It has been two weeks or maybe two years, it’s hard to tell my body is so weary. When I check the calendar and dispose of the dead flower arrangements, it is confirmed that fourteen days ago my husband had a heart attack. A fortnight since I sat screaming at the UNC basketball team and hiding from a tornado inside a pantry with seven kids and two other moms. A lifetime ago when I stomped around and sulked about what a jerk he had been the night before, while his arteries were slowly choking off blood and oxygen to his brain and heart. A moment in time that marks our B.S. life (before surgery) and our A.D. (another day) one.
I was warned the waiting would be the hardest part. By Sunday morning the surgery was scheduled. I sat listening to the cardiologists say Greg will need triple bypass surgery, blahblahblahblahblah, heart of a 70 year old, blahblahblahblahblah, really great surgeon, blahblahblahblahblah, gonna need church on a treadmill/total change of lifestyle, blahblahblahblahblah. We made calls, parceled out children, asked a friend to walk the dog. I stood angry and scared as I watched my husband bloated with medicines lie helpless in a hospital bed, not needing the change of clothes I had naively brought that morning. Why couldn’t they let him shower? Start clean shaven. Because it would be a totally stupid waste of water and time. Instead they shaved his legs, chest, and wrists twice. Made spaces for ports, and lines, and cameras to be fed down his leg and extract the vein which would be used to replace the defunct arteries in his heart. I tried to get him to do laser hair removal this fall; my way would have been a lot easier.
Sunday night was the worst night of my life. As my middle girl, the one who looks most like her daddy, lay quietly next to me, I jolted every fifteen minutes. I walked through the valley of the shadow of death. It was black and cold, with whisp-like bats soaring directly at my head. I kept ducking and darting, spelunking all around this cave of hell, longing to find the devil with red horns and some fire to warm me up. I felt like an animal in the wild, running for safety, hoping I had enough energy and luck to survive until daylight. I remembered Mrs. Hanchey making us memorize the 23rd psalm in fourth grade. But I could find no rod or staff to comfort me. No green pastures or still waters. I knew perhaps if I could hang on til morning I would be able to find some of those things. I called the nurse at 4 am -thank God for overnight operators and night-shift nurses who serve and pray and comfort even the crazy spouses sobbing into the phone. She assured me Greg was fine, resting better than most and he would be ready in the morning.

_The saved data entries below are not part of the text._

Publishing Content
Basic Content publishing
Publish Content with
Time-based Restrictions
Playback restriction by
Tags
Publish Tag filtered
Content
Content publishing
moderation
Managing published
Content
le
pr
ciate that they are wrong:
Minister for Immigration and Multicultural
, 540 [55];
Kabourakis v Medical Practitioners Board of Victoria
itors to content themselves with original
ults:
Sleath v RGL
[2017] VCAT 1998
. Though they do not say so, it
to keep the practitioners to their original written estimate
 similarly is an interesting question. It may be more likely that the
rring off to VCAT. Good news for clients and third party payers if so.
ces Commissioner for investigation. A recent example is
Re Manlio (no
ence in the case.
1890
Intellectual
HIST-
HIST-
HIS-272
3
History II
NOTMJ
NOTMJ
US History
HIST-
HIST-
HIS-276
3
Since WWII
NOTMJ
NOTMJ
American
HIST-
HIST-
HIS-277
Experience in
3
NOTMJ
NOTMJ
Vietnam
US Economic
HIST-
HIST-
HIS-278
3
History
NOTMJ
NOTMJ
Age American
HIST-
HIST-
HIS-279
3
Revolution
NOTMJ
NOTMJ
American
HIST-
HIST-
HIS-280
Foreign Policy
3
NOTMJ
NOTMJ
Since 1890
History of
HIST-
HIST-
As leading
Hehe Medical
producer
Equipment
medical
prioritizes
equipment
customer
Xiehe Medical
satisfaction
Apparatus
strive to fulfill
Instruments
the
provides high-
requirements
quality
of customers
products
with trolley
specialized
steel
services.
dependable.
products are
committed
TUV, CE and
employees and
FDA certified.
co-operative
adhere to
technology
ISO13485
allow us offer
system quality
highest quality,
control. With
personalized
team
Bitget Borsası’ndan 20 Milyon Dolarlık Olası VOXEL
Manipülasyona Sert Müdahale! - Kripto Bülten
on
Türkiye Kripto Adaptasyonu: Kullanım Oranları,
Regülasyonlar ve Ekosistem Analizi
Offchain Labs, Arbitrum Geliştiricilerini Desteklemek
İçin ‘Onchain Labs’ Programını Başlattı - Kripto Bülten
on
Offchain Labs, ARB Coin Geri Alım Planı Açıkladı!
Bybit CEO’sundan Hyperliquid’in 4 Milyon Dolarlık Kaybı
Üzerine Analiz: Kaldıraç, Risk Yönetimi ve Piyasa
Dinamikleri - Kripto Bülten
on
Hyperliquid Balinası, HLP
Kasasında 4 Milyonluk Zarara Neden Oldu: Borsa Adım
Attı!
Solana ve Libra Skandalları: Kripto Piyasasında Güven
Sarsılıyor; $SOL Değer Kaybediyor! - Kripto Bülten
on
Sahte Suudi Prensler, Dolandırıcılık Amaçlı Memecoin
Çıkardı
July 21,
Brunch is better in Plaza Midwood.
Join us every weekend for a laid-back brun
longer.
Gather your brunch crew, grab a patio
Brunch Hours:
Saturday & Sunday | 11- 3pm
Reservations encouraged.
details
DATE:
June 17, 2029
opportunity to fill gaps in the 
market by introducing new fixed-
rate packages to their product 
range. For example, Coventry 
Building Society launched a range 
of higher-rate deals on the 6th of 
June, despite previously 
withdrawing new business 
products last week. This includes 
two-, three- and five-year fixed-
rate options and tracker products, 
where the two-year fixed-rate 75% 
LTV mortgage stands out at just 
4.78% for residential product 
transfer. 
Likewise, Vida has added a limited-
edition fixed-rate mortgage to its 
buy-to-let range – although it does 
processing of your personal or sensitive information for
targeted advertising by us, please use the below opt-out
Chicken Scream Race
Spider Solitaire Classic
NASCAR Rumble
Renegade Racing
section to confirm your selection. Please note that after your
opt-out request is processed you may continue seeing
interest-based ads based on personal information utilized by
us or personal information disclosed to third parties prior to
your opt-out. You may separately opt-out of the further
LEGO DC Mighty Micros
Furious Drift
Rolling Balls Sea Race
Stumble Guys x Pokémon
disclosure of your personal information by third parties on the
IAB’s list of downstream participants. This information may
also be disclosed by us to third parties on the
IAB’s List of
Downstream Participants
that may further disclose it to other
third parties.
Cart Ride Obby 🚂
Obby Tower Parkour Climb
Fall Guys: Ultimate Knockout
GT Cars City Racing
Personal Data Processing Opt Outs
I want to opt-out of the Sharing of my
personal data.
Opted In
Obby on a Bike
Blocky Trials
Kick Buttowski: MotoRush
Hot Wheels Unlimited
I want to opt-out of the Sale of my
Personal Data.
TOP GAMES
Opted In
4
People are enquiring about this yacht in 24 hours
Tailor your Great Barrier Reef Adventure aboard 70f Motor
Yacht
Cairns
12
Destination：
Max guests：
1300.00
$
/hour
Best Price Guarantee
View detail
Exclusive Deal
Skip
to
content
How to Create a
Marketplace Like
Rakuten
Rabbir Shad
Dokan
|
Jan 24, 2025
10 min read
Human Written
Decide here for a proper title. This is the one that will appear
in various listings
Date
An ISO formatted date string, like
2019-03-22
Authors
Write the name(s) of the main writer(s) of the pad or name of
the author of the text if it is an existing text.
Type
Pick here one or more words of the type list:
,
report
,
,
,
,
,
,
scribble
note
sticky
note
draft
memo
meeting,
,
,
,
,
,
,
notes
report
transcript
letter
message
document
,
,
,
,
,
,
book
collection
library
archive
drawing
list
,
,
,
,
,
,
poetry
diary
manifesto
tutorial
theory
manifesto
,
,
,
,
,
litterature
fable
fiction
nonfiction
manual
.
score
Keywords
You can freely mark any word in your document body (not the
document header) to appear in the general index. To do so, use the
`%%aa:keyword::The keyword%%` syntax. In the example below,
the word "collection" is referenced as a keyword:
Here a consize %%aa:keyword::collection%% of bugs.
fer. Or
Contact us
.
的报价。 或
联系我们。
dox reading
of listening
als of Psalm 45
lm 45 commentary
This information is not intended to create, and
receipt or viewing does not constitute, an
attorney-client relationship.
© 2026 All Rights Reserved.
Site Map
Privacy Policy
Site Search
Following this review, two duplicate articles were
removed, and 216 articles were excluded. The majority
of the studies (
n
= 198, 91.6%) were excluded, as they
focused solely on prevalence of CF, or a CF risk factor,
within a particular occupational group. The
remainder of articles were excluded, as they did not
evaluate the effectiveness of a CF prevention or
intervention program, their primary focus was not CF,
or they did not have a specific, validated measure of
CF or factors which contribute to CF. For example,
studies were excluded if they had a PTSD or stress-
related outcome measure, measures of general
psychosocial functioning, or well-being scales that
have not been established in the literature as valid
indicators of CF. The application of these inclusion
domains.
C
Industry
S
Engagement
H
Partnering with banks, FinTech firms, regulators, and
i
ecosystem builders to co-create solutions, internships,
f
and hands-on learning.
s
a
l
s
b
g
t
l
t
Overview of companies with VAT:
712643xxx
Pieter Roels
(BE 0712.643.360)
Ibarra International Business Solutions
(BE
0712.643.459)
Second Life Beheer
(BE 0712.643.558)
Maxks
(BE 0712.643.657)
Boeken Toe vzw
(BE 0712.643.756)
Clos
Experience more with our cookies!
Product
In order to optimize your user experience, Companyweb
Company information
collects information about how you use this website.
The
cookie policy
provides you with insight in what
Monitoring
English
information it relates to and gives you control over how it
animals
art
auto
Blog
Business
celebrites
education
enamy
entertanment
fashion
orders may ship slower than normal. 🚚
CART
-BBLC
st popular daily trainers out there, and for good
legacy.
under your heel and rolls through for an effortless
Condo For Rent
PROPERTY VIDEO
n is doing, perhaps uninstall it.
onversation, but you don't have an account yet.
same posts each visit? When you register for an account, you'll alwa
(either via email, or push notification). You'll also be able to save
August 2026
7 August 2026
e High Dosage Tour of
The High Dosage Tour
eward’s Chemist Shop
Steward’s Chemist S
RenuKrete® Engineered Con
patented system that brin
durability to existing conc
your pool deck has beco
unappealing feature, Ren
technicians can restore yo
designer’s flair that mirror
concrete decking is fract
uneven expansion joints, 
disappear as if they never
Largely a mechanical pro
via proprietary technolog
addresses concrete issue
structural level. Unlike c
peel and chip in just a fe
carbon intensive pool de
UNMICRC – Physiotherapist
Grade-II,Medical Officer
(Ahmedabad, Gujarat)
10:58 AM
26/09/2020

And then game day. I showered and dressed ready to knock one out of the park as they say. They wheeled him to pre-op at 10:30, shot his butt with morphine while he sang a song about his “lower back with a crack” which made everyone laugh except the prisoner patient chained to his bed next door. And then we waited. Six and half hours of surgery. 30 second updated every two hours: “all is going as expected”. We ate health-food snacks in the sunny courtyard of the hospital, pretending it was college or “My Own Private Grey’s Anatomy”. We whittled the time away, stopping for a prayer huddle towards the end. We waited and hoped. They never stopped his heart. While his chest was splayed open like a fish being gutted, the heart thumped the entire time, slow and steady, never missing a beat. We saw him with chest tubes and monitors and holes and stitches all over his body as he lay sedated but fixed. His head turned when I said the girls names and told him Roy wanted a walk. Medicine and surgeons and nurses and discovery are truly miracles for which I humbly thank God.
So what now? Recovery? A new life? It’s not that easy. What took 44 years to break down will take more than 2 weeks to build back up. We are literally being carried by thousands of friends who are praying cooking, driving, sitting, chatting, working, loving for us. The work is shifting from the skilled hand of doctors and caretakers back to us, the owners of these lives. It feels a bit like being a first time parent when you are so tired and emotionally drained from getting TO the baby part it seems absolutely absurd anyone would dream of handing you a life to manage on your own. Only there is little joy in this new life. And it weighs heavier than anything I have carried before. For those who want to know how to help I have two answers. First: Bear with me. I am not myself. I don’t know what day it is or who needs what permission slip to go where or how to write a marketing report or blog post or even how to parent. I don’t know if I have slept or merely closed my eyes. I am trying to put one foot in front of the other but even that is hard. Second: Offer each other glasses of water. Anne Lamott says that’s how we know the light of God is getting through. Be kind. Love your children. Run outside (you can take a hot shower when you are done). Eat good food. You will not find the answer in retail therapy or really anywhere indoors. Breath. Because you can.